§ **WHAT THE EXERCISE ASKS**
Using the listing below, set down exactly the lines starting at the line that contains "Contact (665, 74)" and ending at the line that contains "Videos (230, 74)", both included, and no others.

§ **PROVIDED RECORDS**
"""
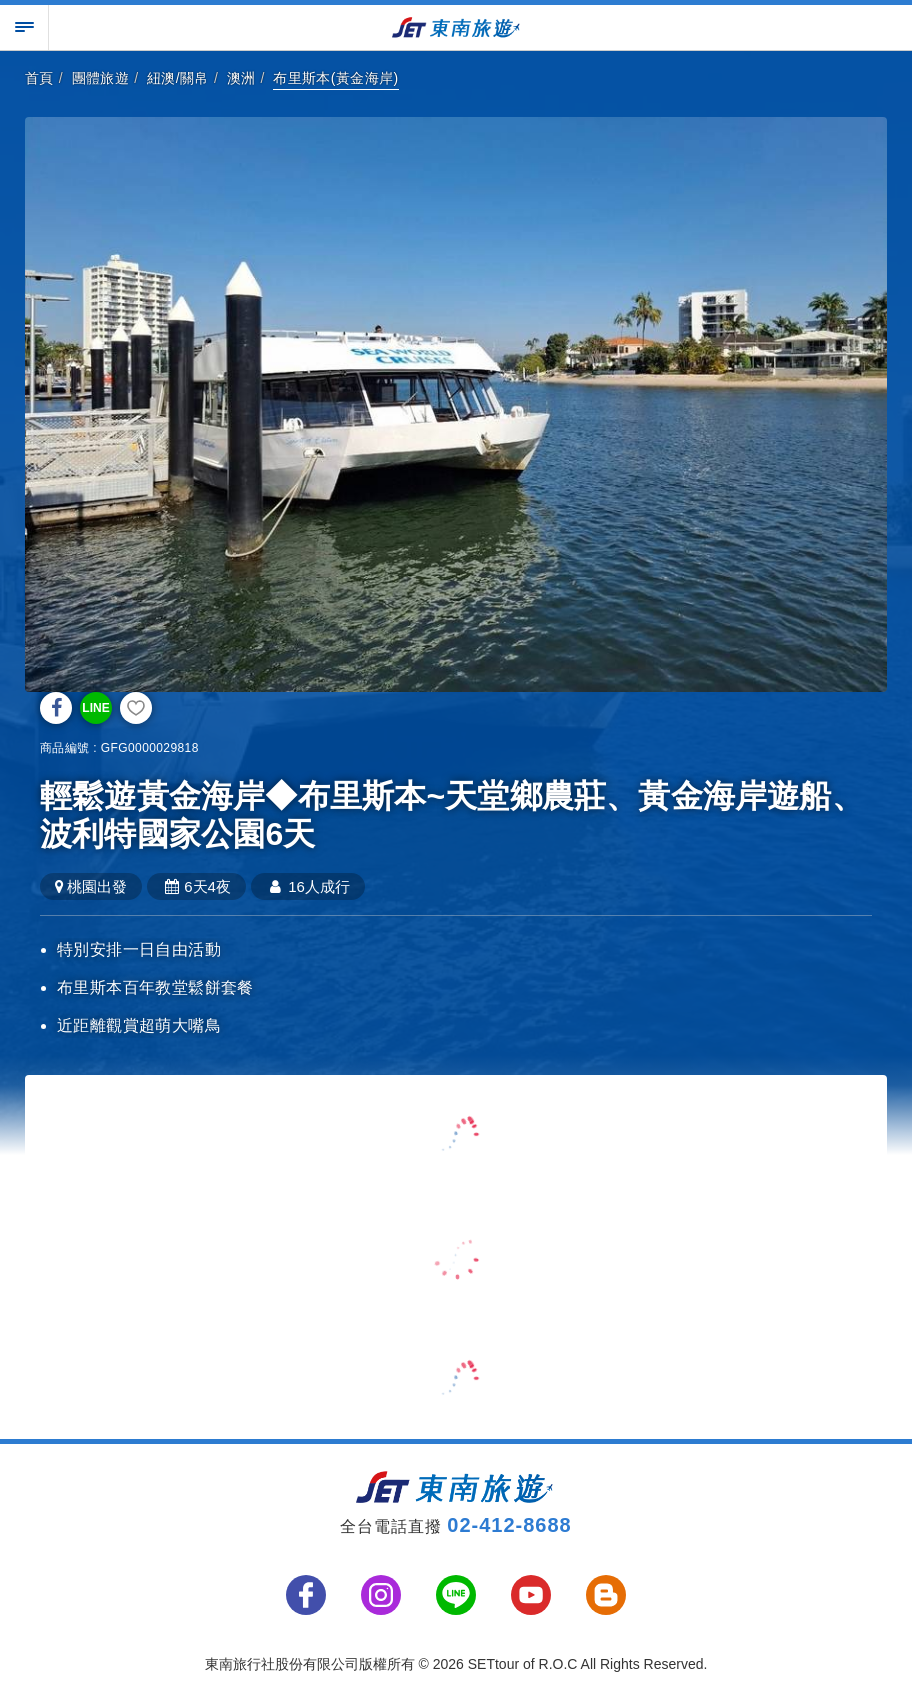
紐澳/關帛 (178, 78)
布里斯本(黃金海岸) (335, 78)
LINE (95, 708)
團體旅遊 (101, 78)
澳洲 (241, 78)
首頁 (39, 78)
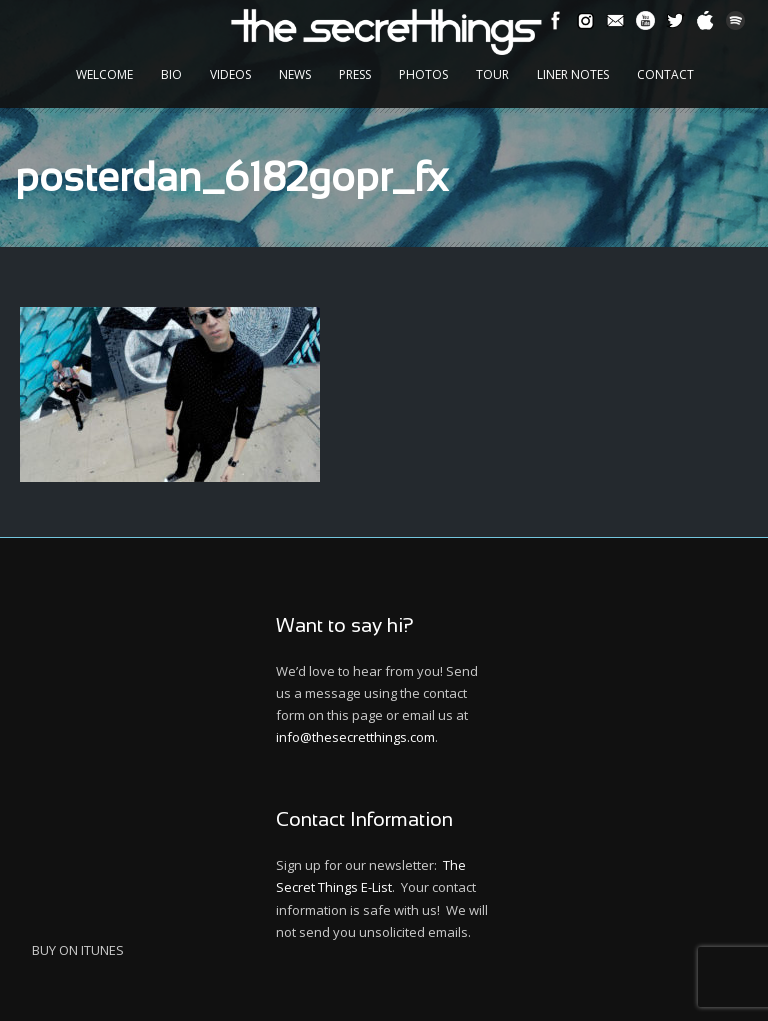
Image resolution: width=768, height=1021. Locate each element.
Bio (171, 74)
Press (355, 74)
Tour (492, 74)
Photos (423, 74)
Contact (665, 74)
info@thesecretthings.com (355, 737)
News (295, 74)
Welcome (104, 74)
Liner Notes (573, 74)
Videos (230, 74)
"""
"""
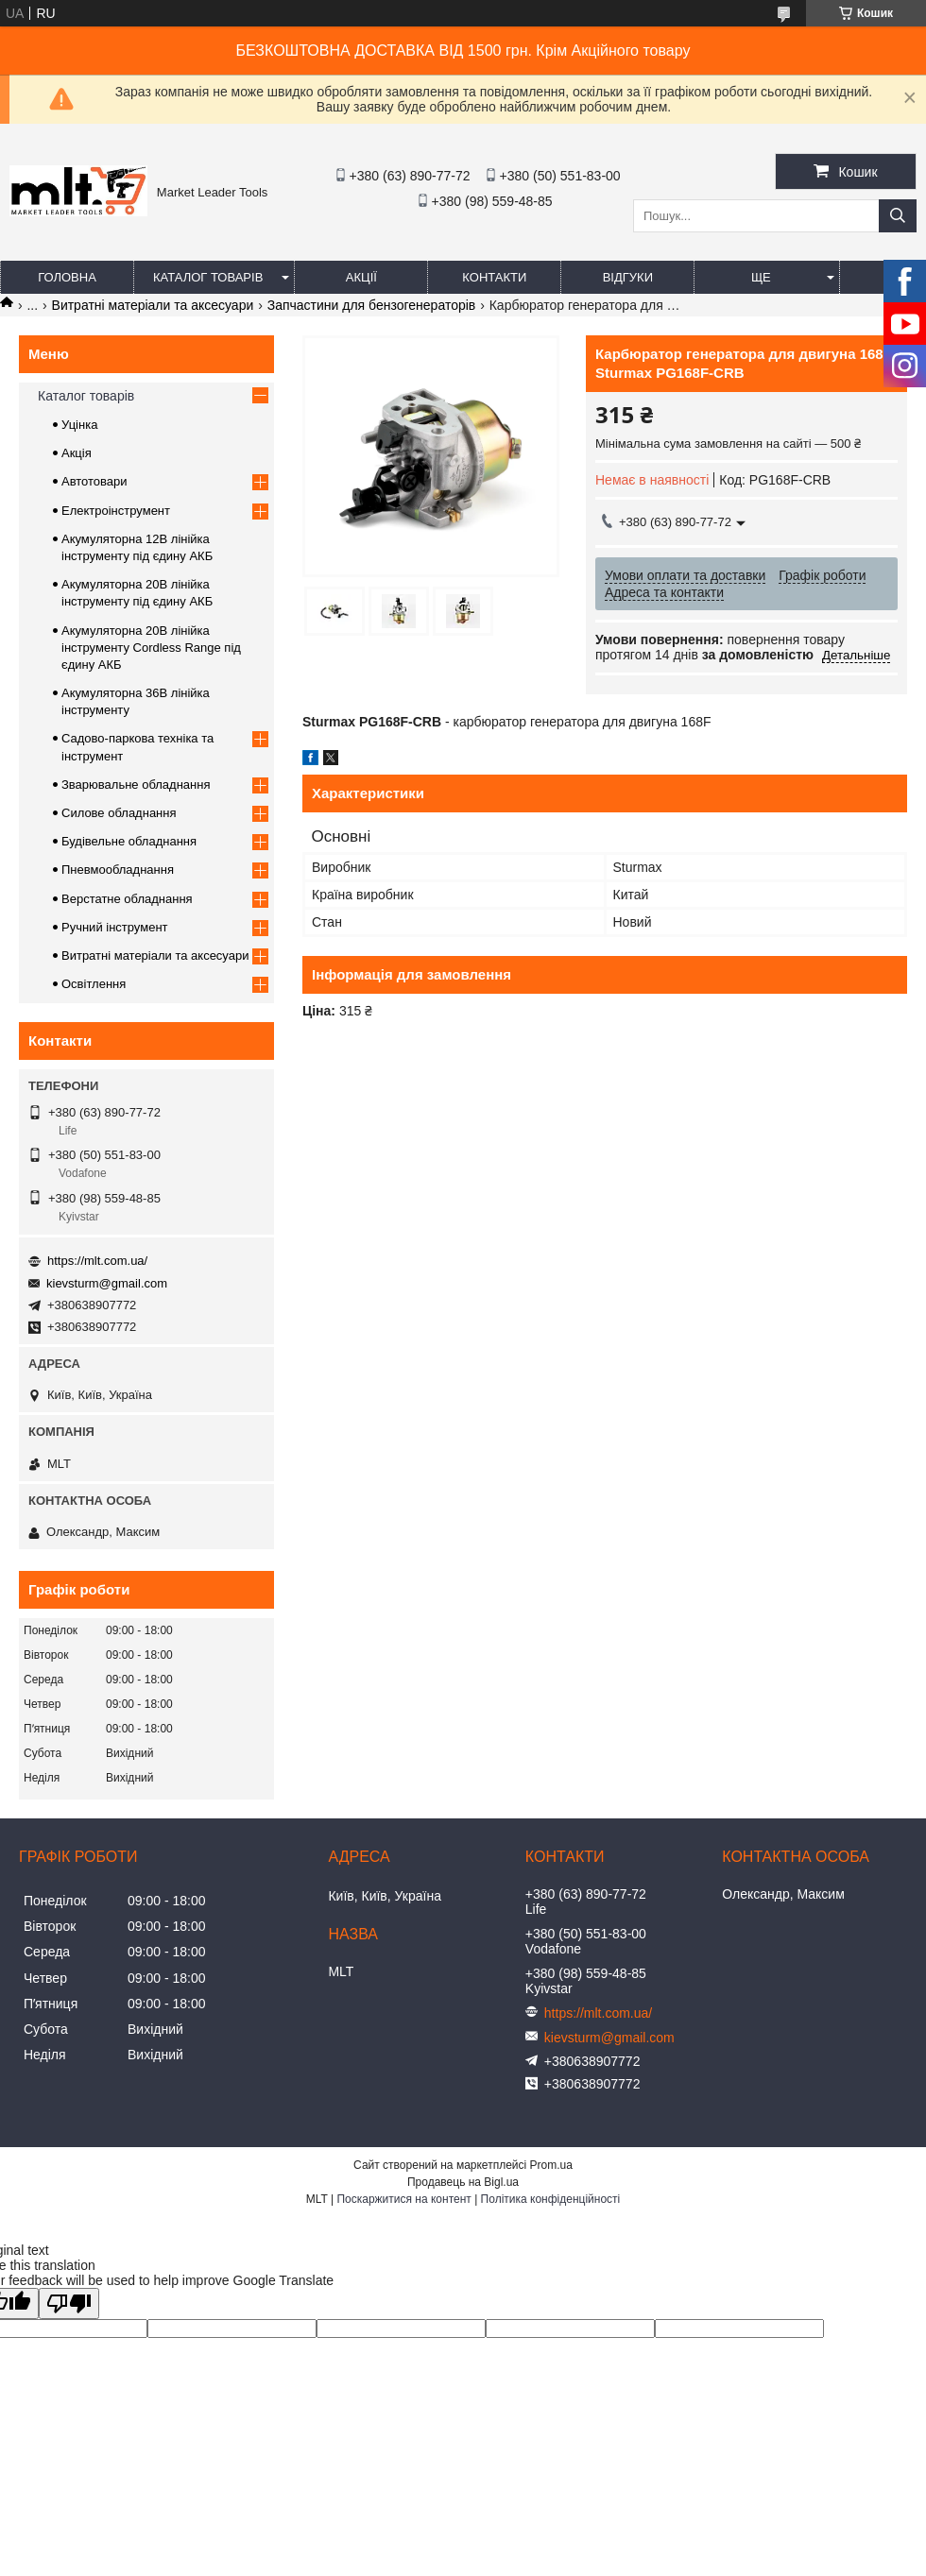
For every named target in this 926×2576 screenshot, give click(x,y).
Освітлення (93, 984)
"""
§ **OUTPUT BELOW**
Contact (665, 74)
info@thesecretthings.com (355, 737)
News (295, 74)
Welcome (104, 74)
Liner Notes (573, 74)
Videos (230, 74)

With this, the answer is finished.